On Monday night, BYU associate athletic director Jon McBride called Pacific’s decision “unfortunate” and said the athletic department offered to meet with Pacific officials multiple times but were declined.

BYU's investigation into the alleged incident in August found no evidence to corroborate the Duke player's claims.

Related: BYU Investigation Finds No Evidence Corroborating Claim of Racial Slur

“We offered multiple times to have in-person meetings with a variety of administrators and coaches to speak through concerns, whether in Stockton or Provo,” McBride said. “We also offered to have our student-athletes engage in conversation together. Pacific did not accept any of these offers.”

Pacific is the first West Coast Conference team to cancel a trip to Provo in the aftermath of the Duke volleyball match in August. South Carolina’s women’s basketball team canceled a non-conference home-and-home series with BYU.

Related: South Carolina Team Cancels Series with BYU Over Slur

In the wake of Pacific's decision, BYU issued the following statement, as reported by KSL in Salt Lake City:

“The University of the Pacific’s decision to forfeit this week’s women’s volleyball match is unwarranted and deeply disappointing. Following the Aug. 26 allegation, BYU conducted an extensive review and found no evidence to corroborate this allegation. As we have stated previously, BYU will not tolerate any conduct that would make a student-athlete feel unsafe in our athletic environments. It is unfortunate that Pacific would make a decision that perpetuates the very challenge we are working to heal in our polarized society.
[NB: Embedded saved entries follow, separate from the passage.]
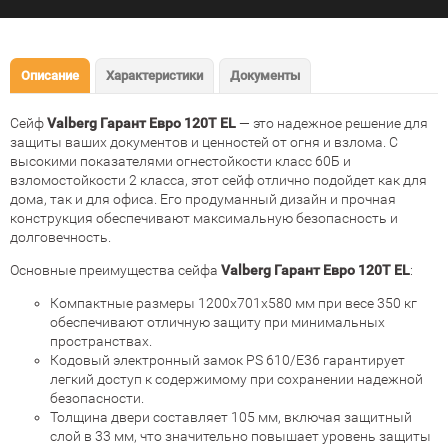
Описание
Характеристики
Документы
Сейф
Valberg Гарант Евро 120Т EL
— это надежное решение для
защиты ваших документов и ценностей от огня и взлома. С
высокими показателями огнестойкости класс 60Б и
взломостойкости 2 класса, этот сейф отлично подойдет как для
дома, так и для офиса. Его продуманный дизайн и прочная
конструкция обеспечивают максимальную безопасность и
долговечность.
Основные преимущества сейфа
Valberg Гарант Евро 120Т EL
:
Компактные размеры 1200x701x580 мм при весе 350 кг
обеспечивают отличную защиту при минимальных
пространствах.
Кодовый электронный замок PS 610/E36 гарантирует
легкий доступ к содержимому при сохранении надежной
безопасности.
Толщина двери составляет 105 мм, включая защитный
слой в 33 мм, что значительно повышает уровень защиты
“BYU continues to provide one of the best environments in college volleyball. The most storied programs in volleyball, both women’s and men’s, have competed for decades on our campus and expressed appreciation for their experience at BYU. We have hosted the NCAA Women’s Tournament for the past seven years in a row.

“We recognize the real challenges of racism in our society, and we reiterate our strong belief that the solution is to work together in addressing these issues and not to separate from one another. We regret that Pacific elected not to work with us in addressing their concerns."

The WCC issued its own statement, as reported by the Deseret News:

“The West Coast Conference has been notified by the University of the Pacific of the volleyball program's decision not to compete in the Nov. 10 match against Brigham Young University as part of the WCC regular season schedule. The conference has had regular communication with each institution since becoming aware of this intention and understands the sensitivities with both programs. The WCC continues to encourage civility and respect for everyone involved or impacted with this decision.”